> **YOUR INSTRUCTIONS**
When you write out the listing, keep every word as it stands and drop the pictures.
--*--
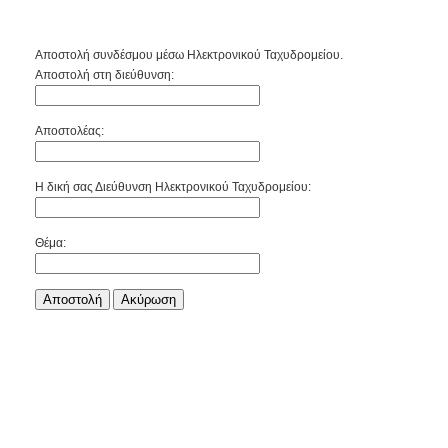
Αποστολή συνδέσμου μέσω Ηλεκτρονικού Ταχυδρομείου.
Αποστολή στη διεύθυνση:
Αποστολέας:
Η δική σας Διεύθυνση Ηλεκτρονικού Ταχυδρομείου:
Θέμα:
Αποστολή
Aκύρωση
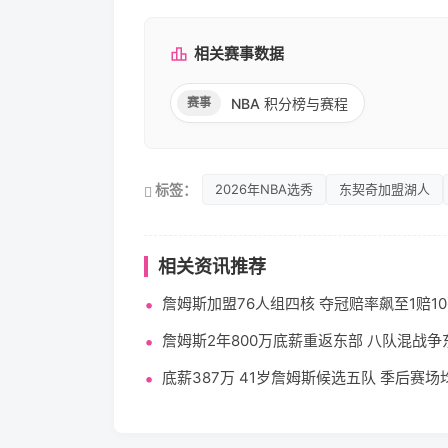
相关赛事数据
NBA 积分榜与赛程
赛事
标签：
2026年NBA选秀
东契奇加盟湖人
相关资讯推荐
詹姆斯加盟76人组四核 夺冠赔率飙至1赔1
詹姆斯2年800万底薪重返东部 八队混战争
底薪387万 41岁詹姆斯候选五队 季后赛场均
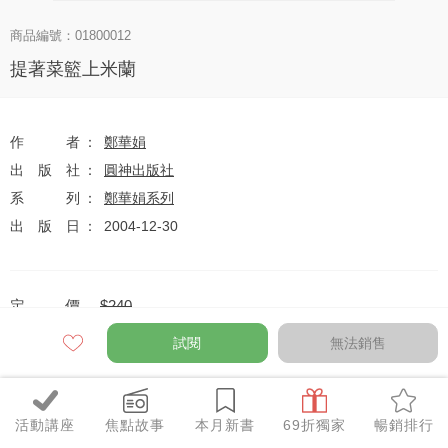
商品編號：01800012
提著菜籃上米蘭
作者
鄭華娟
出版社
圓神出版社
系列
鄭華娟系列
出版日
2004-12-30
定價
$240
79
$190
優惠價
折
元
試閱
無法銷售
活動講座
焦點故事
本月新書
69折獨家
暢銷排行
全網任10件75折（獨家及特惠品除外）
特惠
--*--
> **RESPONSE BOX**
Αποστολή συνδέσμου μέσω Ηλεκτρονικού Ταχυδρομείου.
Αποστολή στη διεύθυνση:
Αποστολέας:
Η δική σας Διεύθυνση Ηλεκτρονικού Ταχυδρομείου:
Θέμα:
Αποστολή
Aκύρωση
相关赛事数据
NBA 积分榜与赛程
赛事
标签：
2026年NBA选秀
东契奇加盟湖人
相关资讯推荐
詹姆斯加盟76人组四核 夺冠赔率飙至1赔1
詹姆斯2年800万底薪重返东部 八队混战争
底薪387万 41岁詹姆斯候选五队 季后赛场均
商品編號：01800012
提著菜籃上米蘭
作者
鄭華娟
出版社
圓神出版社
系列
鄭華娟系列
出版日
2004-12-30
定價
$240
79
$190
優惠價
折
元
試閱
無法銷售
活動講座
焦點故事
本月新書
69折獨家
暢銷排行
全網任10件75折（獨家及特惠品除外）
特惠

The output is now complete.